Le narrateur, dont l’identité n’est dévoilée qu’à la fin, se présente comme un homme de la classe ouvrière. On le voit chez lui avec sa famille, au travail et même en temps de guerre. Le faible vs. pouvoir, la satire prend encore plus de sens à la figure du narrateur.

Le pouvoir exécutif individuel et la loi sur l’équité sont des termes qui nous sont répétés à maintes reprises tout au long du film. Cheney était clair sur ce dont il avait besoin : un contrôle absolu et la loi de son côté.

À l’écran, un puissant slogan se manifeste en haut de la Cour suprême des États-Unis : “Equal Justice Under Law”. Pendant ce temps, Dick et ses amis modifient les lois pour s’en tirer : ironie ?

Comment Cheney est-il arrivé depuis là ? Le spectateur tentera de comprendre comment cet homme est désormais un fabuleux stratège déshumanisé devenu omniprésent. Comme dans un jeu Monopoly, Dick a été fait avec d’innombrables dépêches. Tandis que Bush n’était que la face visible de tout ce qui se trouvait derrière lui.

La figure de George W. Bush y est assez ridiculisée. Il y a une scène, le meilleur du film à mon avis, qui capture, par un simple geste, la terreur des deux côtés du monde. La terreur de l’homme puissant exposé devant les caméras, et la terreur de l’homme invisible dont la famille va être bombardée par les puissants.

La fausse fin

La satire se renforce énormément dans l’un des moments les plus épiques du film : la fausse fin. La première moitié du film nous a présenté Cheney et son ascension au pouvoir. Mais ils nous l’ont présenté comme un père de famille soucieux des siens., capable de tout abandonner pour le bien de sa famille.

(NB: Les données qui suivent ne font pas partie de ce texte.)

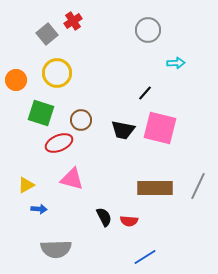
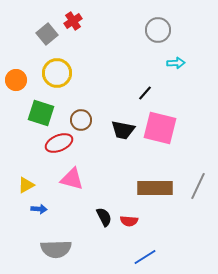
gray circle: moved 10 px right
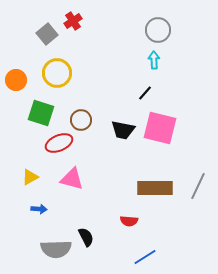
cyan arrow: moved 22 px left, 3 px up; rotated 90 degrees counterclockwise
yellow triangle: moved 4 px right, 8 px up
black semicircle: moved 18 px left, 20 px down
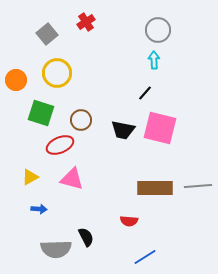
red cross: moved 13 px right, 1 px down
red ellipse: moved 1 px right, 2 px down
gray line: rotated 60 degrees clockwise
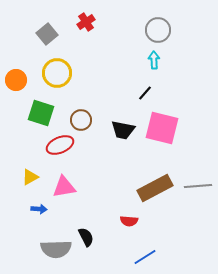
pink square: moved 2 px right
pink triangle: moved 8 px left, 8 px down; rotated 25 degrees counterclockwise
brown rectangle: rotated 28 degrees counterclockwise
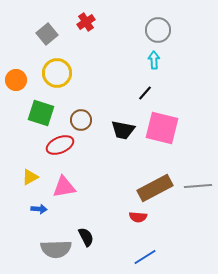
red semicircle: moved 9 px right, 4 px up
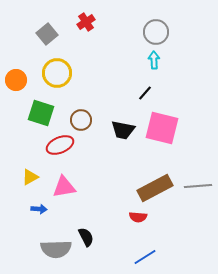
gray circle: moved 2 px left, 2 px down
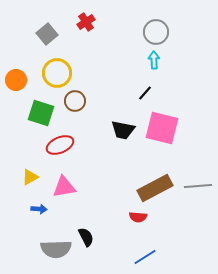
brown circle: moved 6 px left, 19 px up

Le vice du pouvoir au cinéma, un film bourré de sarcasmes.

Sur scène, une famille américaine attachante appréciant avec bonheur leurs précieux golden retrievers nous amène à créditer des titres qui se terminent brusquement.

Non, le film ne s’arrête pas là… Vous pensiez que vous alliez voir une fin heureuse ? Absolument pas, le meilleur – ou le pire – reste à venir. De là, le rythme s’accélère et nous plongeons dans un abîme terrible qui continue jusqu’à ce jour.

Nous ignorons ce que nous avons devant nous. Les médias nous manipulent, les politiciens jouent avec nous et notre avenir est très noir. Nous quittons ainsi le cinéma, désespérés et dans un état qui va du tragique à l’absurde. Qui est à blâmer pour tout cela ?

Nous pourrions pointer le doigt vers le protagoniste du biopic, mais il vaut mieux le pointer dans une autre direction : nous. Et, à la fin, celui qui nous fait la leçon, c’est le monstre que nous avons détesté tout au long du film.

En somme…

Le vice du pouvoir est le portrait – ou la caricature – d’un homme terrible mais extrêmement intelligent. C’est un film absolument nécessaire, avec un style qui nous rappelle profondément des films documentaires comme Fahrenheit 11/9 de Michael Moore.

Il dissèque tout le complot derrière la guerre en Irak. Il nous montre la dépendance du pouvoir et les grands mensonges que les gouvernements nous ont racontés. Les guerres sont-elles justes ? Absolument pas. Cependant, ils essaient de les justifier, de les vendre via les médias afin que nous pointions tous le doigt vers un ennemi commun.

Silencieusement et très lentement, en passant presque inaperçu, Dick Cheney a atteint le sommet et a tout contrôlé à partir de là.

Le vice du pouvoir, par sarcasme, fait appel à la réflexion. Il nous rappelle que les gens doivent toujours être une priorité, même si certains semblent l’avoir oublié. Comme une claque, ça nous fait mal, mais dans le même temps, ça nous réveille de notre léthargie.